==== Records for the task

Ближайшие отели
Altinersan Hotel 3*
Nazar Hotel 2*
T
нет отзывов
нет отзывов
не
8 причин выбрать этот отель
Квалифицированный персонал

========
==== Records for the task

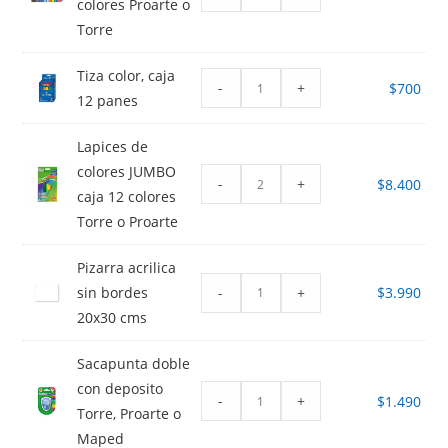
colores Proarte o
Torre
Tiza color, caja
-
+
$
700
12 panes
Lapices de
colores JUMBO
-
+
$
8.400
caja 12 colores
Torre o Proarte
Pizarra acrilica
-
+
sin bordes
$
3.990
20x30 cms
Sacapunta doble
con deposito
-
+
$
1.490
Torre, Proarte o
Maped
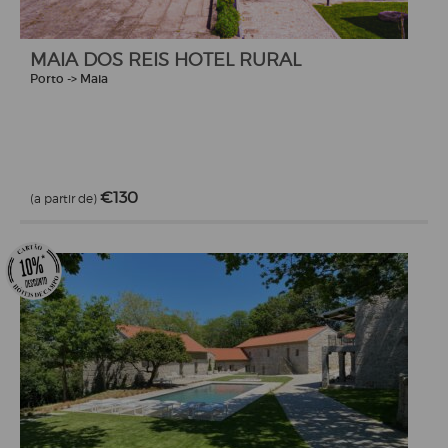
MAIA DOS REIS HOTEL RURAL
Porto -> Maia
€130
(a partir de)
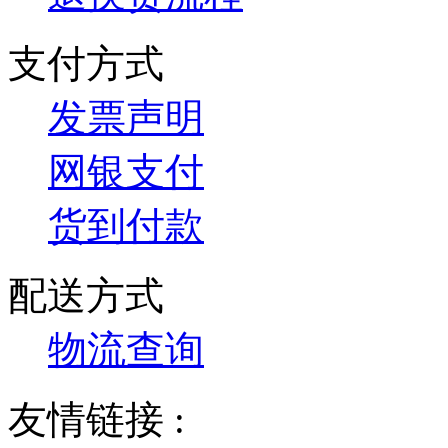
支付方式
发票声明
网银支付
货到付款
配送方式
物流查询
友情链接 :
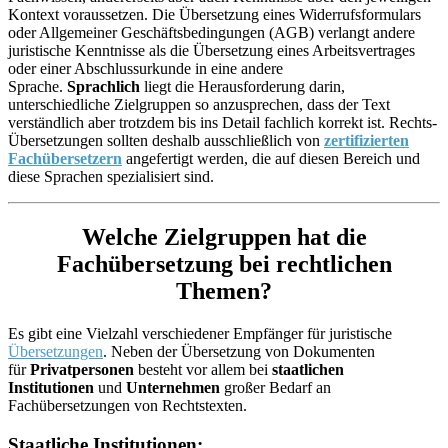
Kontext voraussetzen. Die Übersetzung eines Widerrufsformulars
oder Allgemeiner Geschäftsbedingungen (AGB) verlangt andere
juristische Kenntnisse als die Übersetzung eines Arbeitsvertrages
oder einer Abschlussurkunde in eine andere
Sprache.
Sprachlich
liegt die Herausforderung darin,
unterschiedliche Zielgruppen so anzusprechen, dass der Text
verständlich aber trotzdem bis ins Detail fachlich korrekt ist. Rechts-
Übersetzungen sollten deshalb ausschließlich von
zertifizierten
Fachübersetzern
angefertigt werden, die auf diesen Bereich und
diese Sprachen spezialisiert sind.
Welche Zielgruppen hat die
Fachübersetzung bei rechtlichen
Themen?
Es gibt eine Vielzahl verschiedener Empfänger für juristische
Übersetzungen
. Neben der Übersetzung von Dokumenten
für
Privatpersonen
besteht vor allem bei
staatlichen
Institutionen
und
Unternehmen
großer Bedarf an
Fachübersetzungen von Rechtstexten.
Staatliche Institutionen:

========

**Instructions to follow**
Beginning with the line above that contains "Ближайшие отели", copy each line exactly up to and including the line that contains "Квалифицированный персонал", and go no further.

**Result for this exercise**
Ближайшие отели
Altinersan Hotel 3*
Nazar Hotel 2*
T
нет отзывов
нет отзывов
не
8 причин выбрать этот отель
Квалифицированный персонал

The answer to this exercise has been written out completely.